The stock market values of the Silicon Valley technology giants fell from a cliff in the middle of a world sale after President Donald Trump announced tariffs on Wednesday afternoon that should increase American prices and ignite trade wars with countries around the world.
The pricing announcement launched a breathtaking dive on the US stock market, and at the end of the negotiation Thursday afternoon, Apple and Meta stock prices fell 9%, and the IT fleece of Santa Clara Titan Nvidia was dropped by almost 8%. Google Parent Alphabet and the cybersecurity giant Palo Alto Networks slipped by almost 5%.
Trump announced a minimum rate of 10%on imports from April 5, the tax rate being much higher on the products of certain countries such as China, with 34%, Taiwan, with 32%, Vietnam, with 46%and the European Union, with 20%, from April 9.
“President Trump refuses to let the United States take advantage of it and estimates that prices are necessary to ensure fair trade, protecting American workers and reducing the trade deficit – this is an emergency,” said the White House in a information sheet on Wednesday.

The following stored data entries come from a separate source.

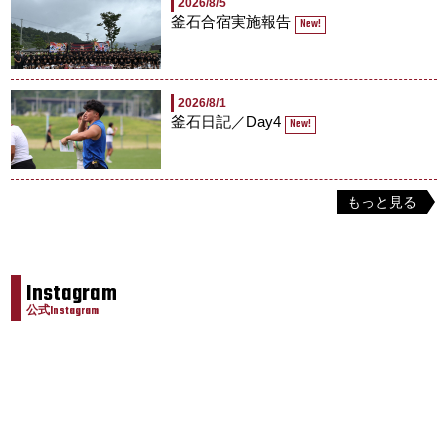
2026/8/5
釜石合宿実施報告
New!
2026/8/1
釜石日記／Day4
New!
もっと見る
Instagram
公式Instagram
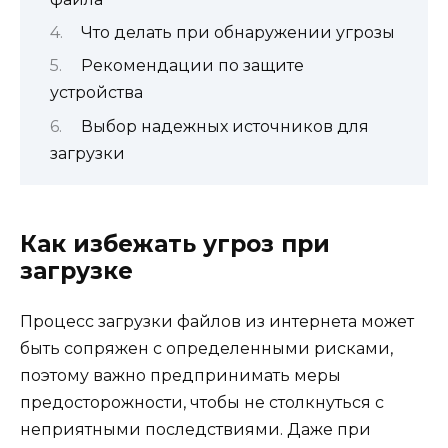
Что делать при обнаружении угрозы
Рекомендации по защите
устройства
Выбор надежных источников для
загрузки
Как избежать угроз при
загрузке
Процесс загрузки файлов из интернета может
быть сопряжен с определенными рисками,
поэтому важно предпринимать меры
предосторожности, чтобы не столкнуться с
неприятными последствиями. Даже при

For Apple, Meta and Nvidia, the blow was clearly worse than in the main stock market indices, where the Dow Jones dropped by 4%, the S&P 500 has flowed almost 5% – for its worst day since the pandemic crushed the economy in 2020 – and the 6%Nasdaq.

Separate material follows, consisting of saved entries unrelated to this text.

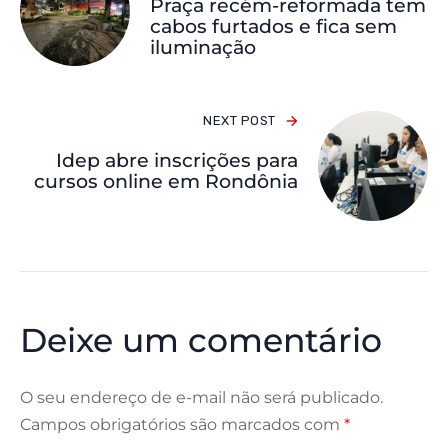
Praça recém-reformada tem
cabos furtados e fica sem
iluminação
NEXT POST
Idep abre inscrições para
cursos online em Rondônia
Deixe um comentário
O seu endereço de e-mail não será publicado.
Campos obrigatórios são marcados com
*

“Trump’s prices and instability are wreaking havoc with business equities,” said Adam Kovacevich, CEO of the Chamber of Progress technological industry group. “It makes investors nervous, it makes companies uncertain on the expansion levels, capital, supply chains.”
For Silicon Valley technology giants, prices would considerably disrupt the manufacture and sales of hardware, software and services.

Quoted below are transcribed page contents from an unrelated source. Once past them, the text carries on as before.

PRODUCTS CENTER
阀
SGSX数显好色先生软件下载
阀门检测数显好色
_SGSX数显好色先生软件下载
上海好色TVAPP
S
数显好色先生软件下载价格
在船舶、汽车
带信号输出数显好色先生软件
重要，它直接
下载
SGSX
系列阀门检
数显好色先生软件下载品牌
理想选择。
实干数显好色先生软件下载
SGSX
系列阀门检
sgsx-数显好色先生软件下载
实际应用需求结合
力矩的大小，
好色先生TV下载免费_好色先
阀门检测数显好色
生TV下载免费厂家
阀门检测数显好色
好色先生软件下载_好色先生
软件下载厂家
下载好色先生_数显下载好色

“This will affect their profitability and could force prices to increase, which can lead to lower sales,” said Stanford law professor Alan Sykes, who studies international trade. “Everyone considers high prices as a potential threat to their net profit.”
Adding to investors’ concerns to Silicon Valley companies is the threat of punitive responses targeted by the pricing countries looking for the leverage with the Trump administration, said Sykes.
“Large American technological companies are the most profitable global companies we have, so they are the natural objectives of reprisals from foreign governments,” said Sykes. Other nations such as China or EU members may slam the giants of Silicon Valley with taxes or hit them with anti-monopoly legal actions to exert pressure on the United States, said Sykes.
“All these policies that affect the well-being of these companies are potentially at stake if we have a large-scale trade war,” said Sykes. “If I were another country and I wanted to put pressure on the United States to change its habits, I would go after the most influential American companies, and the Silicon Valley companies are among the most influential.”
For the technological giants of this region, the prices offer a Smackdown which contrasts with the presence of their CEOs on the stage of the inauguration of Trump.
“I suspect that some of Mr. Trump’s Silicon Valley supporters have doubts,” said Sykes.
Silicon Valley technological companies such as Apple and Nvidia, whose companies depend on Chinese manufacturing and markets, “will be the most under pressure,” said Dan Ives, Wedbush Securities analyst.
Given that the products and services of technological companies are superimposed in almost all other industries, they can undergo additional damage beyond their own ailments induced by prices, said the economic strategist of the UC Berkeley Haas business school, Olaf Groth.
In the United States, many hope that prices are a temporary negotiation tactic, but with Trump’s declared objective to level American commercial imbalances with other countries, it is not clear what he would demand from other nations, said Sykes.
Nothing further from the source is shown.